TASK INSTRUCTIONS: From the entries, return every line where the string "дипломированный" shows up.

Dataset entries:
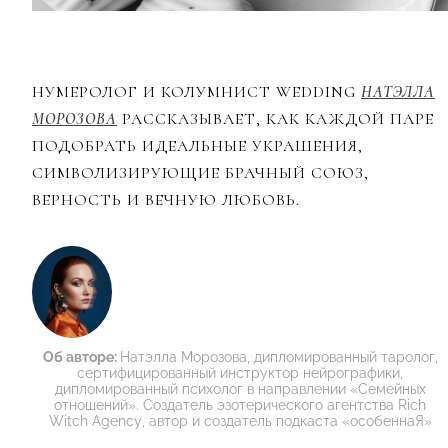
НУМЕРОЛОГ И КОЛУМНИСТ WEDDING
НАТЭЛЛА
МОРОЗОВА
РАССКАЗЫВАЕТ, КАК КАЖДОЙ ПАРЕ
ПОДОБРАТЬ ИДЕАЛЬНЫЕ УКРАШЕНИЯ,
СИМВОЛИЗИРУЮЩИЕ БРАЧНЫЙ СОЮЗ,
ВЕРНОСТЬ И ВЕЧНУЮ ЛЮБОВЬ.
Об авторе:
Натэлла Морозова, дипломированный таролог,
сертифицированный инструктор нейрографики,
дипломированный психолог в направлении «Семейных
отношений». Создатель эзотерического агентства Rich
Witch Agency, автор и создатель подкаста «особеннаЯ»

ANSWER:
Натэлла Морозова, дипломированный таролог,
дипломированный психолог в направлении «Семейных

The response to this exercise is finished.